Transitive Dependency Resolution
The algorithmic process of resolving a package's indirect dependencies—the dependencies of your dependencies. A dependency graph makes these hidden relationships explicit, revealing vulnerabilities buried deep in the tree.
- A single direct dependency can pull in hundreds of transitive packages
- Version conflict resolution uses strategies like semantic versioning and lock files
- Attackers target transitive dependencies because they are rarely audited directly
Dependency Confusion
A supply chain attack vector exploiting the resolution algorithm of dependency graphs. An attacker uploads a malicious package with a higher version number to a public registry, tricking the build system into downloading it instead of the intended private dependency.
- Also known as a namespace confusion or substitution attack
- Mitigated by scoped registries and explicit source declaration
- Discovered by security researcher Alex Birsan in 2021, affecting Apple, Microsoft, and Tesla
Software Composition Analysis (SCA)
An automated process that scans a codebase to identify and catalog all open-source components, mapping them into a dependency graph for vulnerability and license risk assessment.
- Cross-references component versions against databases like NVD and GitHub Advisory Database
- Detects outdated libraries and copyleft license conflicts
- Integrates directly into CI/CD pipelines for continuous monitoring
Dependency Pinning & Lock Files
The practice of locking every dependency in the graph to an exact, immutable version or cryptographic hash. Lock files like package-lock.json or Cargo.lock freeze the entire resolved graph to guarantee reproducible builds.

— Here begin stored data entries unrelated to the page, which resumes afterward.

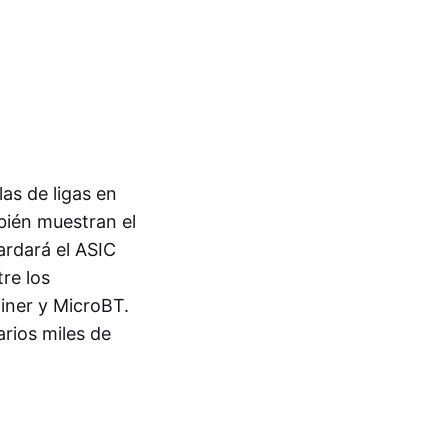
as de ligas en
bién muestran el
ardará el ASIC
re los
iner y MicroBT.
rios miles de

- Prevents supply chain drift where upstream changes break builds
- Essential for deterministic CI/CD pipelines and auditability
- Must be regularly updated to incorporate security patches without introducing unexpected mutations

About the author
Prasad Kumkar
CEO & MD, Inference Systems
Prasad Kumkar is the CEO & MD of Inference Systems and writes about AI systems architecture, LLM infrastructure, model serving, evaluation, and production deployment. Over 5+ years, he has worked across computer vision models, L5 autonomous vehicle systems, and LLM research, with a focus on taking complex AI ideas into real-world engineering systems.
His work and writing cover AI systems, large language models, AI agents, multimodal systems, autonomous systems, inference optimization, RAG, evaluation, and production AI engineering.
Partnered with leading AI, data, and software stack.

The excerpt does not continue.